Page layout parsing data
* * *
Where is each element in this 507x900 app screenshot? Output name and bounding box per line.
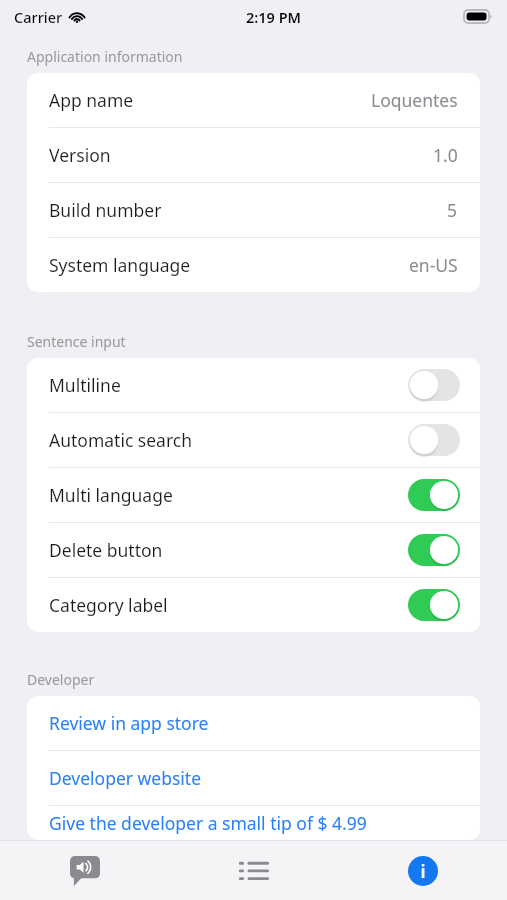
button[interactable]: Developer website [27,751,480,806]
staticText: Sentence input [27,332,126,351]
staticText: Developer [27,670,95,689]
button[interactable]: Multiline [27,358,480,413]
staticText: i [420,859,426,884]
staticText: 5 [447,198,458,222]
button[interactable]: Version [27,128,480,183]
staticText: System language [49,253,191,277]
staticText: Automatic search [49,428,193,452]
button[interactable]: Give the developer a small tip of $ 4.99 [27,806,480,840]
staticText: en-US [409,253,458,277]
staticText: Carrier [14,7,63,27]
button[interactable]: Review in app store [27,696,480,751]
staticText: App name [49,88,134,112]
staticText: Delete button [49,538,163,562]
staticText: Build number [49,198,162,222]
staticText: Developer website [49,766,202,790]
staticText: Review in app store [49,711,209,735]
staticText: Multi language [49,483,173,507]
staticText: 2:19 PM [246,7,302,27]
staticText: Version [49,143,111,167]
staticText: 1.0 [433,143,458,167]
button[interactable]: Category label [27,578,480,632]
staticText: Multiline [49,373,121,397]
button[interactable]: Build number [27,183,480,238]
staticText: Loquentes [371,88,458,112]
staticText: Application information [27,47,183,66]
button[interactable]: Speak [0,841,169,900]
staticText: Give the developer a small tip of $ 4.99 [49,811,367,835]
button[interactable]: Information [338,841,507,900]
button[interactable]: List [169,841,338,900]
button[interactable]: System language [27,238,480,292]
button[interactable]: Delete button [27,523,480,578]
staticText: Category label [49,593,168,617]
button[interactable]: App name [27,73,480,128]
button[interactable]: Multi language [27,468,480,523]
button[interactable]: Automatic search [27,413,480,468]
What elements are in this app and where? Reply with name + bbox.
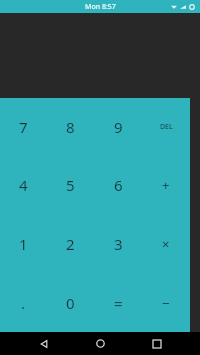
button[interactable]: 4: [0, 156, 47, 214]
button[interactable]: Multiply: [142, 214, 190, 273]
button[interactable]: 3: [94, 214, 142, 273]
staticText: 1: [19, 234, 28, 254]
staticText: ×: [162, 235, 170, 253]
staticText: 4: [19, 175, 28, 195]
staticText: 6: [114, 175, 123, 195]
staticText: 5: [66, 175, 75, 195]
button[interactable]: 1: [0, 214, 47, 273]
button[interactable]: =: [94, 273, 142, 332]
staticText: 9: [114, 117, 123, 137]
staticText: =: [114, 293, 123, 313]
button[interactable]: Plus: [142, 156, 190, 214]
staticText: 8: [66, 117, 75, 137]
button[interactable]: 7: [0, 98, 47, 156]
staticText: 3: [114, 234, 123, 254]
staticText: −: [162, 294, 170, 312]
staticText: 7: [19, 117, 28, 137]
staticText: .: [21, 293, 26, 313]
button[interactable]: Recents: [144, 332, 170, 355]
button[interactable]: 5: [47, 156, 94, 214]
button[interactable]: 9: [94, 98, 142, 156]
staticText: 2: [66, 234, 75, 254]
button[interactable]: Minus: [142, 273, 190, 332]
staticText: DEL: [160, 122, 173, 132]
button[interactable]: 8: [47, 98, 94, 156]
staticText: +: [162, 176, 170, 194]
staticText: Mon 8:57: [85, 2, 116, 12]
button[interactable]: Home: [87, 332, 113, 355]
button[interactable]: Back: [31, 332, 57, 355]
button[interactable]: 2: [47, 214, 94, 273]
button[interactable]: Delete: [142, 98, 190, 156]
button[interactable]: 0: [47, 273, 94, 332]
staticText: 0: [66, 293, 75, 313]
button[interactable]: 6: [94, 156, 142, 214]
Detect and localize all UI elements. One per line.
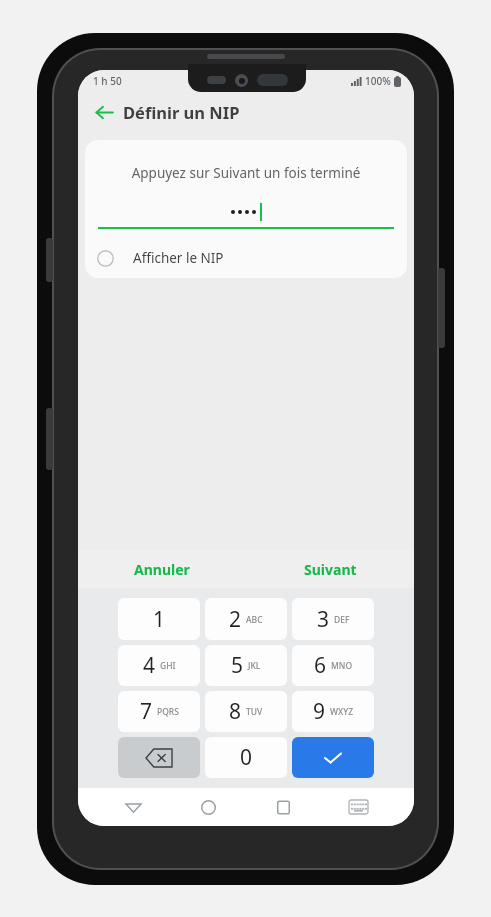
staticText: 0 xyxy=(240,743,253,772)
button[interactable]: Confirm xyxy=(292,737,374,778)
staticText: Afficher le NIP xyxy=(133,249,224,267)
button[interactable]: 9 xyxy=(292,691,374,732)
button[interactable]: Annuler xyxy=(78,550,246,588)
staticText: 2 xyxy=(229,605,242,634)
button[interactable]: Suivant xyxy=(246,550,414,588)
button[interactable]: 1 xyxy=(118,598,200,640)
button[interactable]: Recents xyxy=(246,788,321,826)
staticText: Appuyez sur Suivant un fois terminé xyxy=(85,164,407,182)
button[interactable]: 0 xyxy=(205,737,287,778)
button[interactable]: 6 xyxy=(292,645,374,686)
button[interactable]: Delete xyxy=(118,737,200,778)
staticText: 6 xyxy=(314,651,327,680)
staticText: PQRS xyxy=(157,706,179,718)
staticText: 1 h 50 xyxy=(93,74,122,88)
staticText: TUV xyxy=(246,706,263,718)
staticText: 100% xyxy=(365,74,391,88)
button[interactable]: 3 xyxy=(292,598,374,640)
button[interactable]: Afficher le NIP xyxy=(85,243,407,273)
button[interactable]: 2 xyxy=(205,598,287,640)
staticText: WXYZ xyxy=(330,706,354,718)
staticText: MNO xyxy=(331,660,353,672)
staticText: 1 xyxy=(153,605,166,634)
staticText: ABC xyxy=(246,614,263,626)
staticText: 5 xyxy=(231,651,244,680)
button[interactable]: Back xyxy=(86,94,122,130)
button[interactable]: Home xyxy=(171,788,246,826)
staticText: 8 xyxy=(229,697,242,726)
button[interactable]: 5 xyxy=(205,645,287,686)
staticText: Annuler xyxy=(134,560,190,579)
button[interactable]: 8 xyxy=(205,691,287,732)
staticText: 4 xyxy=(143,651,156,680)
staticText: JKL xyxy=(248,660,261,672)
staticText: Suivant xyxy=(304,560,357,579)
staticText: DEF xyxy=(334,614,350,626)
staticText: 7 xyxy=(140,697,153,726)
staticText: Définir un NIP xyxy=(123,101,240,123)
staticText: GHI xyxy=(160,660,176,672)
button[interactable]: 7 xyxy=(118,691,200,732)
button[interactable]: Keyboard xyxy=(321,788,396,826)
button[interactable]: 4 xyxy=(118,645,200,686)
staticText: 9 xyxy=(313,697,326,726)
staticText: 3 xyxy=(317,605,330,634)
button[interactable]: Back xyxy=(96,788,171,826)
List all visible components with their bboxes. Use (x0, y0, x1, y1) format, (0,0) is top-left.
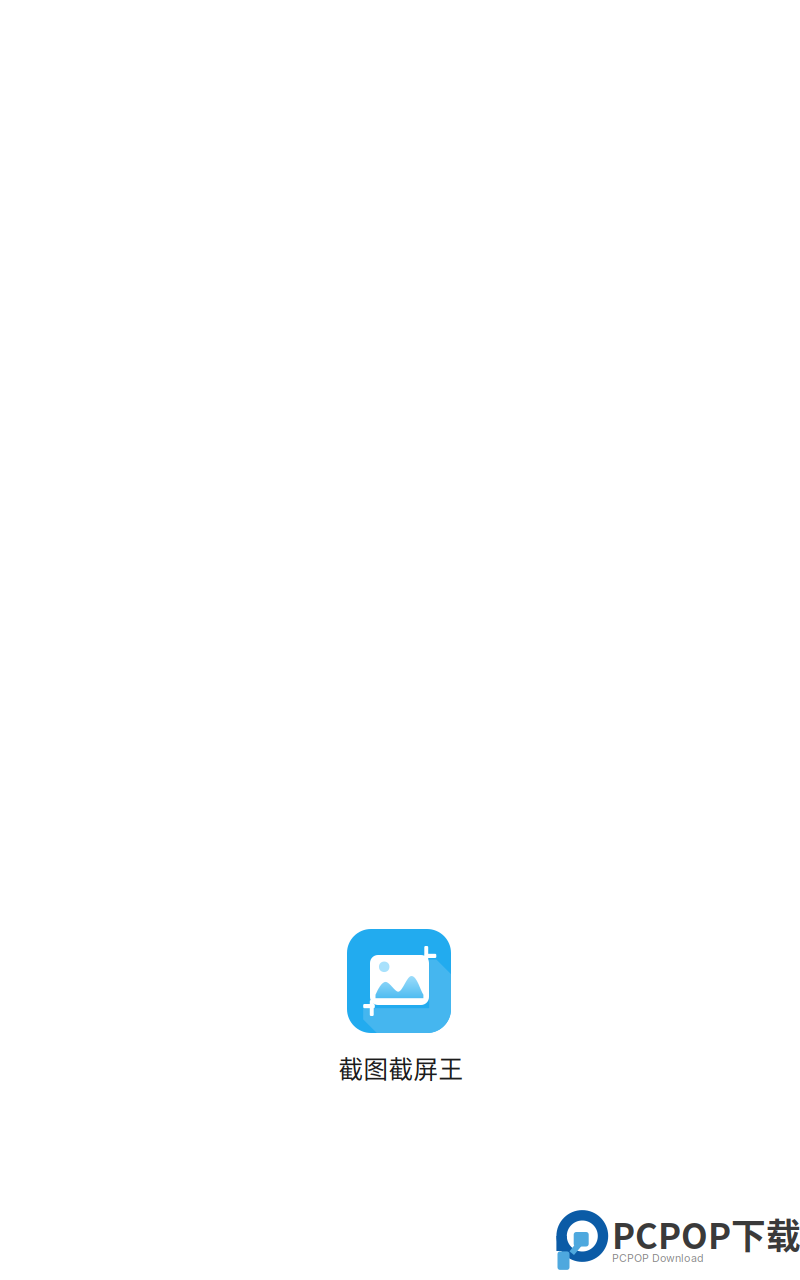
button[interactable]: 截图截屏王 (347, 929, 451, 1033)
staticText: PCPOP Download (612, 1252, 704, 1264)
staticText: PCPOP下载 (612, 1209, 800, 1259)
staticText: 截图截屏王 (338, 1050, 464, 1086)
* * *
_EXERCISE INSTRUCTIONS_
Take every line from the records above that has the word "Back" and copy it.

_ANSWER TO THIS PROBLEM_
button[interactable]: Back: [31, 332, 57, 355]
button[interactable]: Back xyxy=(86,94,122,130)
button[interactable]: Back xyxy=(96,788,171,826)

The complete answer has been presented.